Many people, those in the healing profession, family, and friends, have brought both Jim and myself to this current place of health.  I have had several women in my life who are in the healing profession without whom I would not be where I am today.

We have had two wonderful realtors.  One helped us sell our home in Pueblo, and one helped us find our wonderful new home.  We had a multitude of friends and family who helped us move from one home and get settled in another.  When I think of friends, I can't forget about all of you in the blogosphere.  You have been an important part of my journey this past year.

I have a mother who prays for me every single day.  She is 96 years old.  I am blessed beyond measure to still have her in my life.  I have four beautiful children and seven amazing grandchildren.  I am also blessed by three stepchildren and their beautiful children.  My family life is rich and full.

This past year, my awareness of how shallow my gratitude expressiveness has been throughout my life was made painfully clear when I read Ann Voskamp's amazing book, One Thousand Gifts.  This book played an important role in my healing.  As I read and reflected on Ann's beautifully crafted words, I struck by the simple truth that gratitude brings healing.  When one is suffering from scary symptoms that cause one to think that life as one knew it is forever changed, it is difficult to feel gratitude.  When one is broken by grief over the loss of a child, it is even harder to find a reason to give thanks.  Somehow, throughout my journey through grief, I have learned that my capacity for appreciating life has gone deeper, my soul has been expanded.

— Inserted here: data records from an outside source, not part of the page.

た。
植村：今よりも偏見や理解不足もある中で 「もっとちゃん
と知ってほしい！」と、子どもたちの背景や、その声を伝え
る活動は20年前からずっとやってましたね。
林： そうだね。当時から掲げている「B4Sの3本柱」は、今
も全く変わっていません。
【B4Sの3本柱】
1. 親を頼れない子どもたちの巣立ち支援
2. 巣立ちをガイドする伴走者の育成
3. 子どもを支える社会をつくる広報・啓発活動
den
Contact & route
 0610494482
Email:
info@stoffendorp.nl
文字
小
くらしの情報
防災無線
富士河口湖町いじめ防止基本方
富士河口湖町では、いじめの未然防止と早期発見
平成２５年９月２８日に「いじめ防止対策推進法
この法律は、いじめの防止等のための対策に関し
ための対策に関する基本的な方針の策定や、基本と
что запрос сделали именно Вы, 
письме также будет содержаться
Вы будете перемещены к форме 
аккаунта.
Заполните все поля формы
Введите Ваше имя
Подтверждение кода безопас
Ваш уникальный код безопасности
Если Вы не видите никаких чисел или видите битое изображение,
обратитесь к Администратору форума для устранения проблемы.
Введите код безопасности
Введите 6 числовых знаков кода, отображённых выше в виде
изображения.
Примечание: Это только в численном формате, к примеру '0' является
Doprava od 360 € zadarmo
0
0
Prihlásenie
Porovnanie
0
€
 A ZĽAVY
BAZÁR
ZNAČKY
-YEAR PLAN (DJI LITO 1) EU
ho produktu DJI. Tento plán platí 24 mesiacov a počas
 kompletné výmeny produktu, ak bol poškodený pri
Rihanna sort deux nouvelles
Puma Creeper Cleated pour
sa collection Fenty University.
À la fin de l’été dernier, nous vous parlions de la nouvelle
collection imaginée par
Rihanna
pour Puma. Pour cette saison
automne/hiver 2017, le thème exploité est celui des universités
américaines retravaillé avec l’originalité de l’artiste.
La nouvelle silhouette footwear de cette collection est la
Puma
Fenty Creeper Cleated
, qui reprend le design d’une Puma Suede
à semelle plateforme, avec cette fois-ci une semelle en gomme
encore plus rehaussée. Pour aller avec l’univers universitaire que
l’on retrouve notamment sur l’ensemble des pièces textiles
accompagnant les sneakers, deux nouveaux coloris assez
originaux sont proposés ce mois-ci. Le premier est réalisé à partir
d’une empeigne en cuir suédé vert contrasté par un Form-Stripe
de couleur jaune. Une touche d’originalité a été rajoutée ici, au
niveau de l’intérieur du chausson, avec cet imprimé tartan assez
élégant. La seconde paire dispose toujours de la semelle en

In the margins of Voskamp's book, on April 29, 2012, I wrote, 23 months today next this passage:  "Love's a deep wound and what is mother without a child and why can't I hold on to now forever and her here and me here and why does time snatch away a heart I don't think mine can beat without?  Why do we all have to grow old?  Why do we have to keep saying good-bye?"  These words were so painful to read 23 months to the day after I lost my beloved Julie.  I too had once stroked my beautiful girl's curls.  Tragically, the last time I did so was after she died.  How could I feel gratitude?  How could I not be bitter?  How could I not stop living when I told her good-bye?  How could I go on when I would never again hear her voice or feel her arm draped around my shoulder?

Many days, I sat in my chair and prayed for healing for my husband, for my children, and for me.  Ann writes, "The only real prayers are the ones mouthed with thankful lips."  Wow!  That struck me hard.   I have this wonderful family in my life.  They are the blessings of my life.  How could I not be thankful to have them to pray for?  Many days I feared what the future would hold for all of us.  Finally,  I chose not to live my life in fear.  I chose not to fear losing again.  Ann also writes, "All fear is but the notion that God's love ends."  Since I know in the very core of my being that His for me love does not end. It never has.  It never will.  I am able to be filled with gratitude.

Expressing gratitude frees the mind to see all that one has in this life.  This is premise of Voskamp's book.  She set out to write down one thousand gifts for which to grateful.  It transformed her life while she kept this list.  She helped to change mine as I read about her lists.  She helped me to learn how to be thankful in the midst of much turmoil and illness.  For that I am very grateful.

So while tomorrow will be filled with the traditional Thanksgiving activities, when I give thanks, it will be with a new sense of gratitude for more than I could ever begin to list. The short list will include much thanks for healing, for new beginnings, for a wonderful supportive husband, and for a family of children and grandchildren all of whom bring me great joy and give rich meaning to my life.